New- and used-car prices going up
New- and used-car prices are higher this summer.
How could that be?
We're in the middle of a recession that drove General Motors and Chrysler into bankruptcy and caused sales of new cars and trucks to plunge from about 17 million a year to fewer than 10 million.
Yet buyers are paying close to sticker price for many new models, and used-car prices are 9% higher than they were last summer.
For new cars and trucks, the problem is supply.
When the recession whacked sales, dealers dramatically reduced the number of cars and trucks they ordered, and car companies closed their assembly plants for weeks at a time.
On Sept. 1, there were 1.4 million new cars and trucks available for sale, according to Automotive News, half as many as on Sept. 1, 2008.
Then along came the "cash for clunkers" program in which the government paid up to $4,500 for older, fuel-thirsty vehicles that were traded in for newer, more fuel-efficient cars and trucks.

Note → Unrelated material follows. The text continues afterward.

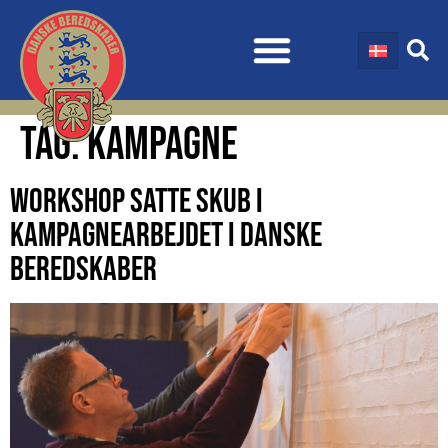
TAG:
KAMPAGNE
WORKSHOP SATTE SKUB I
KAMPAGNEARBEJDET I DANSKE
BEREDSKABER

It was wildly successful. One Illinois dealer told us he was open until midnight every day just to keep up with the demand the clunker program created.
As a result, July was the best month for car sales this year -- only to be topped by August, as the clunker program continued.
That left most dealerships with acres of empty lots and no reason to dicker over the few models left in their depleted inventories.
You'll also find fewer, and less lucrative rebates, available as well.
Inventories are so low that Chrysler, which had a huge backlog of unsold cars and trucks this past winter, is actually reducing its rebates and cut-rate financing on several models.
Although Automotive News reports that automakers are ramping up production to replenish the supply, the extension of "cash for clunkers" into late August means they will be playing catch-up at least well into the fall.
The story is much the same for used cars.
Automotive News says used-car prices were 9% higher this June over June 2008.
Tom Webb, chief economist at Manheim Inc., which auctions used cars to dealerships across the country, says the dramatic decline in new-car sales means fewer trade-ins are finding their way into the system.
Rental car companies also are keeping vehicles longer, further reducing the number of low-mileage, late-model used cars and trucks that most used-car shoppers want.
"We've seen a double-digit decline in dealer consignments (at Manheim) and a double-digit decline in off-rentals," Webb says. "Rental-car agencies are buying a lot less: 1.1 million (new vehicles) this year versus 2.1 million in 2007."
"Cash for clunkers" was great for moving new cars but didn't help replenish the used-car market. The trade-ins had to be scrapped and were too old and worn to be prime used-car prospects, even if they could have been resold.
Dealers tell Automotive News that many consumers whose trade-ins didn't qualify for the government program still wound up buying a car -- but a used car instead of a new one, further reducing inventories.